Teil 4 der Serie, dieses Mal zum Bereich „Transparenz.

P044 – Klarstellung des Begriffes “faschistisch“

Nein. Was soll das?

PA001 – Transparenzpaket: Lobbyismus, Antikorruption und Sponsoring

PA162 – Transparenzpaket: Lobbyismus, Antikorruption und Sponsoring

Beide Anträge sind – mit einer Ausnahme – identisch. Sie enthalten eine Vielzahl von Positionen und Selbstverständlichkeiten im Rahmen der politischen Entscheidungsbildung.

Der Lobbyismus wird nicht verboten, sondern er soll offengelegt werden. Es stellt kein Problem dar, wenn bspw. eine Branche sich an die Politik wendet, das soll aber eben offen geschehen. Als Maßnahme wird dabei ein Lobbyregister für den Deutschen Bundestag gefordert. Wer im Bundestag (an)gehört werden will, benötigt einen Hausausweis – und den gibt es nur nach einer Eintragung ins Lobbyregister. Verstöße gegen die Anzeigepflicht sollen Bußgeldern unterlegen.

Im zweiten Anstrich wird die Umsetzung der UN-Konvention gegen Korruption in nationals Recht gefordert. Damit würde die Bestechung von Abgeordneten unter Strafe gestellt werden, wenngleich eine Bagatellregelung offen bleiben soll („Schnittchenklausel”). Natürlich macht es wenig Sinn, wenn der Abgeordnete mit Brotdose zu einer Abendveranstaltung kommt, nur was spricht dagegen, dass dafür auch ein Obolus entrichtet wird?

Im dritten Abschnitt werden die Nebentätigkeiten geregelt. Da ein Abgeordneter für die Zeit der Wahlperiode aus seinem regulären Baruf herausgerissen wird, ist es notwendig, ihm Nebentätigkeiten zu erlauben, die für den Wiedereinstieg in den Beruf notwendig sind. Anders ausgedrückt: nach vier oder fünf Jahren ist man weg vom Fenster. Diese Möglichkeit soll aber limitiert werden und sämtliche Einnahmen auf den Cent genau ausgewiesen werden. Bei Rechtsanwälten soll – zum Schutz der Mandanten – die Branche angegeben werden.

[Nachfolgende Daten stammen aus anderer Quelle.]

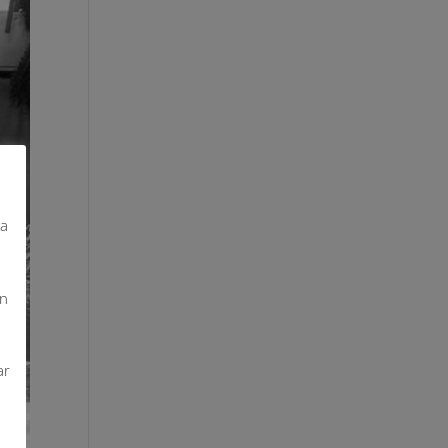
da
on
ar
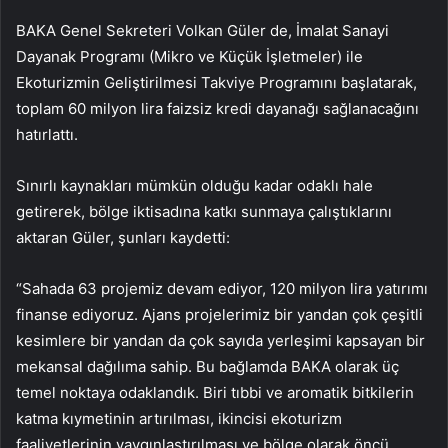
BAKA Genel Sekreteri Volkan Güler de, İmalat Sanayi
Dayanak Programı (Mikro ve Küçük İşletmeler) ile
Ekoturizmin Geliştirilmesi Takviye Programını başlatarak,
toplam 60 milyon lira faizsiz kredi dayanağı sağlanacağını
hatırlattı.
Sınırlı kaynakları mümkün olduğu kadar odaklı hale
getirerek, bölge iktisadına katkı sunmaya çalıştıklarını
aktaran Güler, şunları kaydetti:
“Sahada 63 projemiz devam ediyor, 120 milyon lira yatırımı
finanse ediyoruz. Ajans projelerimiz bir yandan çok çeşitli
kesimlere bir yandan da çok sayıda yerleşimi kapsayan bir
mekansal dağılıma sahip. Bu bağlamda BAKA olarak üç
temel noktaya odaklandık. Biri tıbbi ve aromatik bitkilerin
katma kıymetinin artırılması, ikincisi ekoturizm
faaliyetlerinin yaygınlaştırılması ve bölge olarak öncü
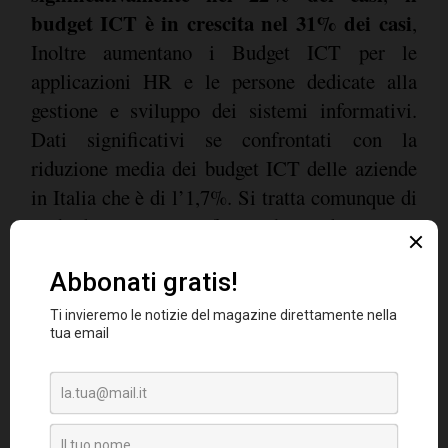
budget ICT è in crescita nel 31% dei casi
,
Inoltre aumentano i Budget ICT per le
applicazioni HR e le persone dedicate alla
gestione e sviluppo dei sistemi informativi.
Dati significativi se confrontati con la
riduzione media dei budget ICT delle aziende
in Italia che è di l’1,7%. Si tratta comunque di
un budget ancora confinato che mediamente è
pari ad un quarto degli altri costi dei processi
HR (costi del personale diretto e indiretto,
costi di outsourcing). Non sorprende quindi
che l\'impatto dell\'ICT negli ultimi tre anni
dichiarato dai Direttori HR sia ancora
prevalentemente confinato
all\'amministrazione e in parte anche alla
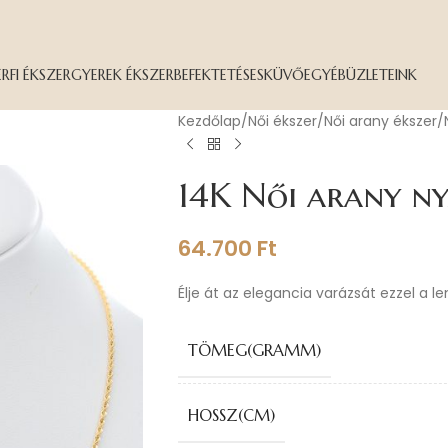
ÉRFI ÉKSZER
GYEREK ÉKSZER
BEFEKTETÉS
ESKÜVŐ
EGYÉB
ÜZLETEINK
Kezdőlap
Női ékszer
Női arany ékszer
14K Női arany n
64.700
Ft
Élje át az elegancia varázsát ezzel a l
TÖMEG(GRAMM)
HOSSZ(CM)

Das politische Sponsoring soll eingedämmt werden, da dies häufig genutzt wird, die strengen Auflangen von Parteispenden zu umgehen. Veranstaltungen der Bundesregierung etc. sollen nur durch Haushaltsmittel finanziert werden.

Bei der Forderung nach einer Karenzzeit gibt es nun den Unterschied, d.h. dieser Anstrich wird nur von PA001 gefordert. Damit Mitglieder der Bundesregierung, Staatssekretäre, Staatsminister und leitende Regierungsbeamte sich nicht während ihrer Dienstzeit auf die Zeit danach vorarbeiten, soll für sie eine Karenzzeit (Sperrfrist) geschaffen werden. So sollen diese mind. 1 Jahr nicht in dem Umfeld arbeiten dürfen, in der sie zuvor politisch zuständig waren (bei besonders schweren Konflikten drei Jahre). Dafür soll eine Stelle geschaffen werden. Zudem dreijährige Anzeigepflicht. Hier wird etwas geschaffen, was in der Wirtschaft schon praktiziert wird. Von daher begrüße ich auch diese Forderung ausdrücklich. Allerdings stellen sich hier auch die Fragen: zum einen, ob für die Dauer der Karenzzeit Entschädigungen zu zahlen wären. Denkbar ist es. Zum anderen dürfte es viele Diskussionen geben, wie das Umfeld ihrer Tätigkeit gesteckt wird (Darf ein Wirtschaftsminister noch Kassierer werden?). Leider benennt der PA162 keine Kritikpunkte, warum er explizit verzichtet.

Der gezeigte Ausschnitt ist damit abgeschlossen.